Items listed in a dataset →
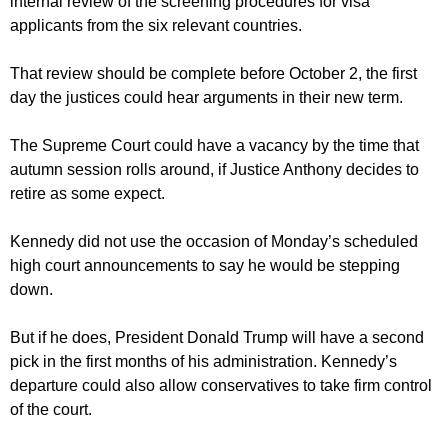
internal review of the screening procedures for visa
applicants from the six relevant countries.
That review should be complete before October 2, the first
day the justices could hear arguments in their new term.
The Supreme Court could have a vacancy by the time that
autumn session rolls around, if Justice Anthony decides to
retire as some expect.
Kennedy did not use the occasion of Monday’s scheduled
high court announcements to say he would be stepping
down.
But if he does, President Donald Trump will have a second
pick in the first months of his administration. Kennedy’s
departure could also allow conservatives to take firm control
of the court.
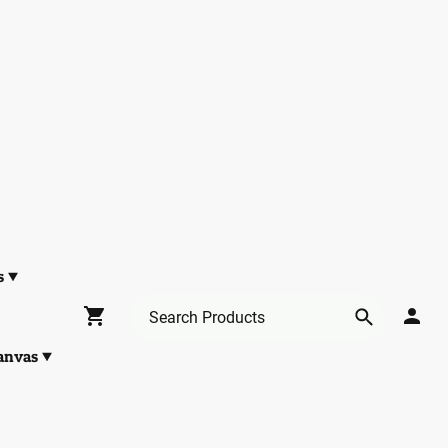
s
anvas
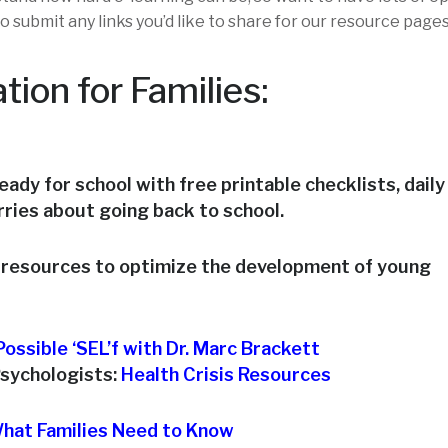
o submit any links you’d like to share for our resource pages
tion for Families:
ready for school with free printable checklists, daily
orries about going back to school.
e resources to optimize the development of young
ossible ‘SEL’f with Dr. Marc Brackett
Psychologists:
Health Crisis Resources
hat Families Need to Know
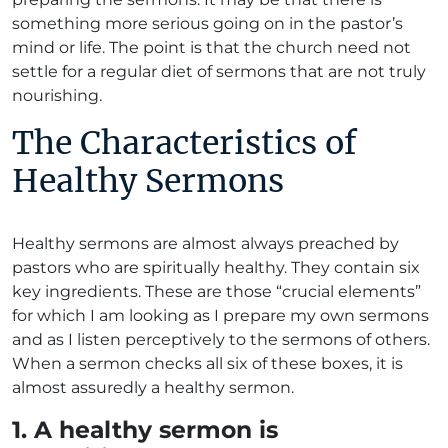
something more serious going on in the pastor’s
mind or life. The point is that the church need not
settle for a regular diet of sermons that are not truly
nourishing.
The Characteristics of
Healthy Sermons
Healthy sermons are almost always preached by
pastors who are spiritually healthy. They contain six
key ingredients. These are those “crucial elements”
for which I am looking as I prepare my own sermons
and as I listen perceptively to the sermons of others.
When a sermon checks all six of these boxes, it is
almost assuredly a healthy sermon.
1. A healthy sermon is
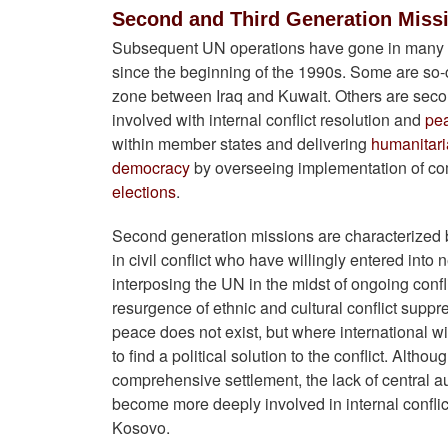
Second and Third Generation Miss
Subsequent UN operations have gone in many n
since the beginning of the 1990s. Some are so-c
zone between Iraq and Kuwait. Others are sec
involved with internal conflict resolution and
pe
within member states and delivering
humanitari
democracy
by overseeing implementation of c
elections
.
Second generation missions are characterized
in civil conflict who have willingly entered into 
interposing the UN in the midst of ongoing conf
resurgence of ethnic and cultural conflict su
peace does not exist, but where international wi
to find a political solution to the conflict. Alth
comprehensive settlement, the lack of central a
become more deeply involved in internal conflicts
Kosovo.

PROBLEM STATEMENT → Since the pictures don't belong in the copy, copy only the rest of the entries above exactly.

THE ANSWER →
internal review of the screening procedures for visa
applicants from the six relevant countries.
That review should be complete before October 2, the first
day the justices could hear arguments in their new term.
The Supreme Court could have a vacancy by the time that
autumn session rolls around, if Justice Anthony decides to
retire as some expect.
Kennedy did not use the occasion of Monday’s scheduled
high court announcements to say he would be stepping
down.
But if he does, President Donald Trump will have a second
pick in the first months of his administration. Kennedy’s
departure could also allow conservatives to take firm control
of the court.
s
anvas
o submit any links you’d like to share for our resource pages
tion for Families:
ready for school with free printable checklists, daily
orries about going back to school.
e resources to optimize the development of young
ossible ‘SEL’f with Dr. Marc Brackett
Psychologists:
Health Crisis Resources
hat Families Need to Know
something more serious going on in the pastor’s
mind or life. The point is that the church need not
settle for a regular diet of sermons that are not truly
nourishing.
The Characteristics of
Healthy Sermons
Healthy sermons are almost always preached by
pastors who are spiritually healthy. They contain six
key ingredients. These are those “crucial elements”
for which I am looking as I prepare my own sermons
and as I listen perceptively to the sermons of others.
When a sermon checks all six of these boxes, it is
almost assuredly a healthy sermon.
1. A healthy sermon is
Second and Third Generation Miss
Subsequent UN operations have gone in many n
since the beginning of the 1990s. Some are so-c
zone between Iraq and Kuwait. Others are sec
involved with internal conflict resolution and
pe
within member states and delivering
humanitari
democracy
by overseeing implementation of c
elections
.
Second generation missions are characterized
in civil conflict who have willingly entered into 
interposing the UN in the midst of ongoing conf
resurgence of ethnic and cultural conflict su
peace does not exist, but where international wi
to find a political solution to the conflict. Alth
comprehensive settlement, the lack of central a
become more deeply involved in internal conflicts
Kosovo.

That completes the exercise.